El amor, pero con control de calidad. Y en ese contexto, uno hace lo que mejor sabe hacer: venderse sin que parezca que se está vendiendo. Hablar de sí mismo sin incomodar, mostrar interés sin parecer desesperado, proyectar seguridad sin cruzar la línea de la arrogancia. Un equilibrio delicado que, bien ejecutado, podría garantizar una segunda ronda.
Porque aquí no se trata de gustar.
Se trata de avanzar en el proceso.
Hay quienes incluso llegan preparados. Con discurso trabajado, anécdotas seleccionadas, defectos estratégicamente suavizados. “Soy muy exigente conmigo misma”, “a veces trabajo demasiado”. Debilidades convertidas en fortalezas, como dicta el manual. Recursos humanos, otra vez, estaría orgulloso.
Lo verdaderamente notable es cómo hemos logrado convertir la incertidumbre —esa materia prima del enamoramiento— en un conjunto de indicadores medibles. La química ya no se siente: se valida. La compatibilidad ya no se descubre: se anticipa. Y el misterio, ese lujo antiguo, se percibe como un riesgo innecesario que conviene eliminar cuanto antes.
Queremos saberlo todo para permitirnos sentir algo. Y si es posible, con evidencia.
En ese afán por optimizarlo todo, hemos perdido cierta tolerancia al desorden. La contradicción inquieta. La duda incomoda. La espontaneidad, si no encaja, se descarta. Todo tiene que cuadrar desde el inicio, como si las personas vinieran con especificaciones técnicas y garantía incluida.

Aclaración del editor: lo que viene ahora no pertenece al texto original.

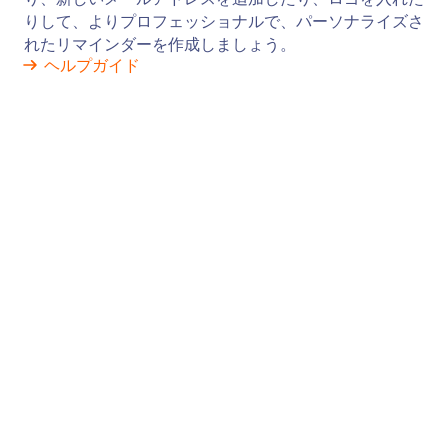
リマインダーメール
オンラインフォームへの入力が必要な人にJotformの
リマインダーメールを自動送信。受信者の追加、メ
ール内容のカスタマイズ、スケジュールの設定な
ど、コーディングは一切不要です。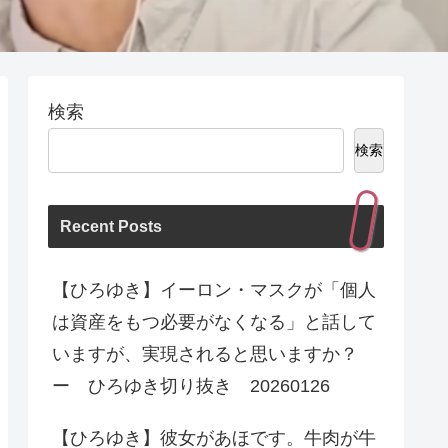
検索
検索
Recent Posts
【ひろゆき】イーロン・マスクが「個人
は資産をもつ必要がなくなる」と話して
いますが、実現されると思いますか？
ー ひろゆき切り抜き 20260126
【ひろゆき】彼女があほです。牛肉が牛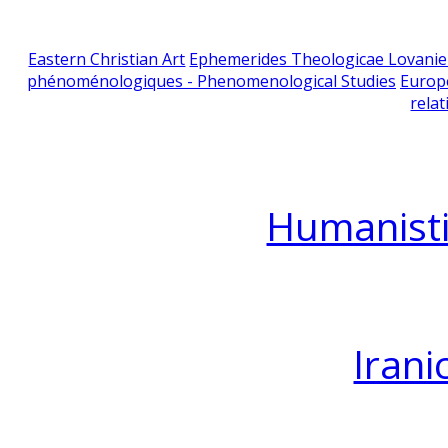
Eastern Christian Art
Ephemerides Theologicae Lovani
phénoménologiques - Phenomenological Studies
Europ
relat
Humanisti
Irani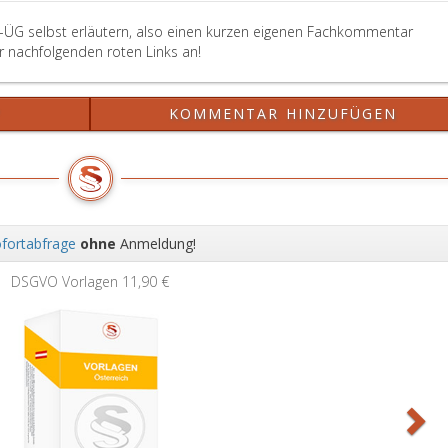
eins,
Nr. 122
-ÜG selbst erläutern, also einen kurzen eigenen Fachkommentar
aus
er nachfolgenden roten Links an!
2013,
treten
mit
?
KOMMENTAR HINZUFÜGEN
Ablauf
des
Monats
der
Kundmachung
in
fortabfrage
ohne
Anmeldung!
Kraft.
Wei
Entgegenstehende
DSGVO Vorlagen
11,90 €
Bestimmungen
in
Bundesgesetzen,
die
zum
Zeitpunkt
des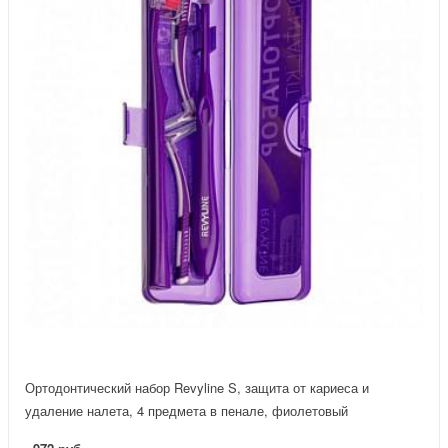
Ортодонтический набор Revyline S, защита от кариеса и
удаление налета, 4 предмета в пенале, фиолетовый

Porque si no cuadra, no pasa.
Lo curioso —y ligeramente trágico— es que en medio de tanta precisión, casi nadie parece estar disfrutando. Hay una tensión sutil, una vigilancia constante. Uno no conversa: administra la conversación. Mide sus palabras, calibra sus reacciones, ajusta el tono en tiempo real. Agotador, pero eficiente.

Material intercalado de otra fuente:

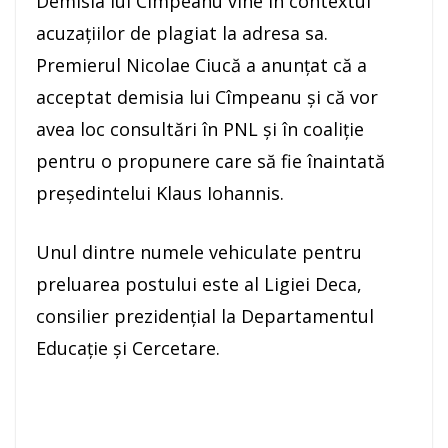
Demisia lui Cîmpeanu vine în contextul
acuzaţiilor de plagiat la adresa sa.
Premierul Nicolae Ciucă a anunţat că a
acceptat demisia lui Cîmpeanu şi că vor
avea loc consultări în PNL şi în coaliţie
pentru o propunere care să fie înaintată
preşedintelui Klaus Iohannis.
Unul dintre numele vehiculate pentru
preluarea postului este al Ligiei Deca,
consilier prezidenţial la Departamentul
Educaţie şi Cercetare.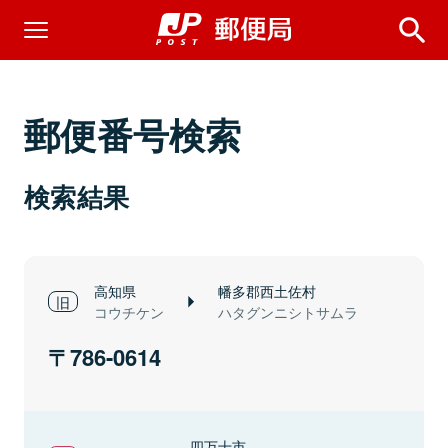
郵便番号検索
検索結果
高知県
幡多郡西土佐村
コウチケン
ハタグンニシトサムラ
786-0614
四万十市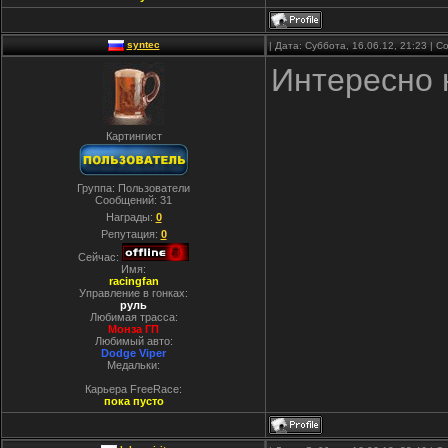
syntec
| Дата: Суббота, 16.06.12, 21:23 |
Интересно 
Картингист
Группа: Пользователи
Сообщений:
31
Награды:
0
Репутация:
0
Сейчас:
Имя:
racingfan
Управление в гонках:
руль
Любимая трасса:
Монза ГП
Любимый авто:
Dodge Viper
Медальки:
Карьера FreeRace:
пока пусто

Y luego, claro, llega el cierre. Ese momento delicado en el que ambas partes, después de una interacción impecable, deben decidir qué hacer con lo ocurrido. “Me la pasé muy bien”, dice uno. “Hay que repetirlo”, responde el otro. Sonríen. Se despiden.
Y en el aire queda flotando una frase no dicha, pero perfectamente entendida: gracias por tu tiempo, seguimos en contacto.
Al final, muchas de estas citas cumplen con todos los requisitos. Son correctas, fluidas, sin sobresaltos. Nadie se equivoca. Nadie incomoda. Nadie arriesga demasiado.
Y sin embargo, tampoco pasa gran cosa. Porque en esta nueva lógica afectiva, el objetivo no es conectar. Es no fallar.
Así vamos, acumulando encuentros perfectamente funcionales, evaluaciones mutuas discretas y despedidas impecables. Todo en orden. Todo en regla. Todo… olvidable.
Hasta que un día, inevitablemente, llega el veredicto implícito, ese que nadie formula pero todos entienden:
Lo nuestro no funcionó… pero gran perfil.